I bought the 36" alaskan and mounted it on a 660. I would like to know if clamping over the joint toward the tip of the bar will cause any problems. I can move the clamp back a little and miss the joint but it will cut down on my width of cut. Any help is appreciated. Jgoodwin


----------



## aggiewoodbutchr

jgoodwin said:


> I bought the 36" alaskan and mounted it on a 660. I would like to know if clamping over the joint toward the tip of the bar will cause any problems. I can move the clamp back a little and miss the joint but it will cut down on my width of cut. Any help is appreciated. Jgoodwin



Welcome to AS!

Shouldn't hurt as long as the clamp pads are solid (I believe Alaskan's are). What brand/ type of bar are you using?


----------



## jgoodwin

*36" alaskan mill*

It's a Stihl Rollomatic ES 24". Thought I'd start with some small pine logs to get
the feel of milling. I'm gonna take it slow. It's my first time with a big saw and a mill. I'll probably waste all day worrying and being cautious. I've read every thing on this site for over a year. We'll see how much of it I retained before the
day is over. I've got my mobile phone and 911 on hold. Thanks jgoodwin


----------



## woodshop

aggiewoodbutchr said:


> Welcome to AS!
> 
> Shouldn't hurt as long as the clamp pads are solid (I believe Alaskan's are). What brand/ type of bar are you using?
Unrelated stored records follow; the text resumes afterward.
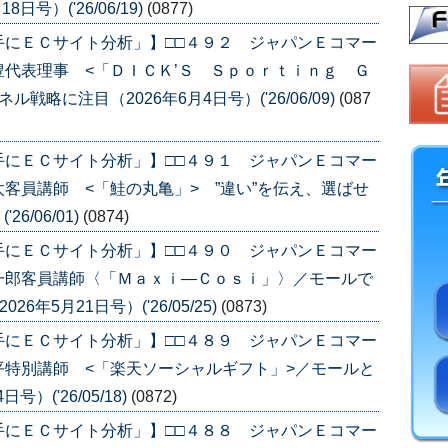
号）('26/06/19)
(0877)
手にＥＣサイト分析」】□□４９２ ジャパンＥコマー
代表理事 <「ＤＩＣＫ’Ｓ Ｓｐｏｒｔｉｎｇ Ｇ
略に注目（2026年6月4日号）('26/06/09)
(087
手にＥＣサイト分析」】□□４９１ ジャパンＥコマー
客員講師 <「鮭の丸亀」> ”違い”を伝え、選ばせ
6/06/01)
(0874)
手にＥＣサイト分析」】□□４９０ ジャパンＥコマー
一郎客員講師〈「Ｍａｘｉ―Ｃｏｓｉ」〉／モールで
年5月21日号）('26/05/25)
(0873)
手にＥＣサイト分析」】□□４８９ ジャパンＥコマー
特別講師 <「楽天ソーシャルギフト」>／モールと
）('26/05/18)
(0872)
手にＥＣサイト分析」】□□４８８ ジャパンＥコマー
Don't want to be in the position of disagreeing with my buddy aggie, but when I put my alaskan on my 28" Rollmatic bar for the first time couple years ago, I clamped it near the end of that bar not knowing better, and the chain would hardly move. Moved it back behind the sprocket and then it was fine. The pressure of the clamp was keeping the chain from spinning around the end of the bar freely. Experiment yourself... stick it on and see if you can spin that chain by hand, and if it binds then move it down a little at a time till it's free.


----------



## aggiewoodbutchr

woodshop said:


> Don't want to be in the position of disagreeing with my buddy aggie, but when I put my alaskan on my 28" Rollmatic bar for the first time couple years ago, I clamped it near the end of that bar not knowing better, and the chain would hardly move. Moved it back behind the sprocket and then it was fine. The pressure of the clamp was keeping the chain from spinning around the end of the bar freely. Experiment yourself... stick it on and see if you can spin that chain by hand, and if it binds then move it down a little at a time till it's free.
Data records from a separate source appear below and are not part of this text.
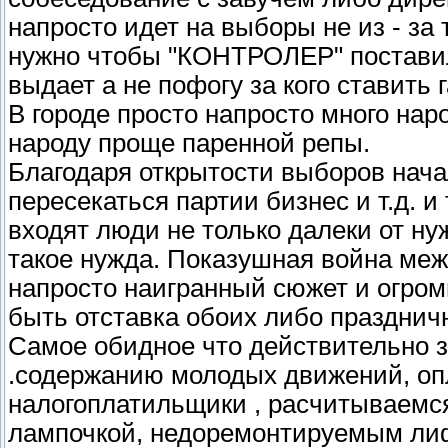
напросто идет на выборы не из - за 
нужно чтобы "КОНТРОЛЕР" поставил 
выдает а не пофогу за кого ставить 
В городе просто напросто много нар
народу проще паренной репы.
Благодаря открытости выборов нача
пересекаться партии бизнес и т.д. и
входят люди не только далеки от н
такое нужда. Показушная война меж
напросто наигранный сюжет и огром
быть отставка обоих либо праздни
Самое обидное что действительно з
.содержанию молодых движений, оп
налогоплатильщики , расчитываемс
лампочкой, недоремонтируемым лиф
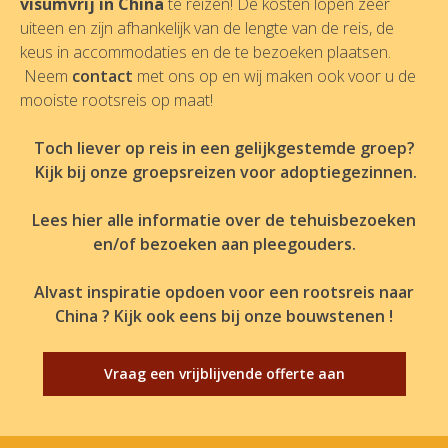
visumvrij in China
te reizen! De kosten lopen zeer
uiteen en zijn afhankelijk van de lengte van de reis, de
keus in accommodaties en de te bezoeken plaatsen.
Neem
contact
met ons op en wij maken ook voor u de
mooiste rootsreis op maat!
Toch liever op reis in een gelijkgestemde groep?
Kijk
bij onze groepsreizen voor adoptiegezinnen.
Lees hier alle informatie over de tehuisbezoeken
en/of bezoeken aan pleegouders.
Alvast inspiratie opdoen voor een rootsreis naar
China ? Kijk ook eens bij onze bouwstenen !
Vraag een vrijblijvende offerte aan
Disagree all you like! I've been wrong before and I'm sure I'll be wrong again. You won't hurt my feelings. 

When I read his question I pictured the clamp to be covering the joint between the tip and bar but not all the way out on the roller nose. I should have been more clear but thanks for pointing it out. It could have caused a bad day for Mr. Goodwin.


----------



## jgoodwin

*36" alaskan mill*

Thanks aggie & woodshop. Aggie you had it right. It was in that joint but I 
moved it back just to be on the safe side. Everything went fine. Just slow due
to being old, cautious, ignorant and scared. The saw just blew through the soft pine. Nothing broke anyway. I checked and I still have all the skin left on my body that I started with. I'll get the hang of it. When I get to real milling on the hardwood I'll post some pics.


----------



## woodshop

Glad you got it going Jgoodwin. A big saw will blow through soft pine or poplar, almost not fair to the wood  Don't be timid though, stick that clamp out near the very end like aggie says and try it, it might work and you'll get an extra few inches if you need it. No harm done because you can tell right away as soon as you clamp it and try to pull that chain around with your hand if it's going to bind or not.


----------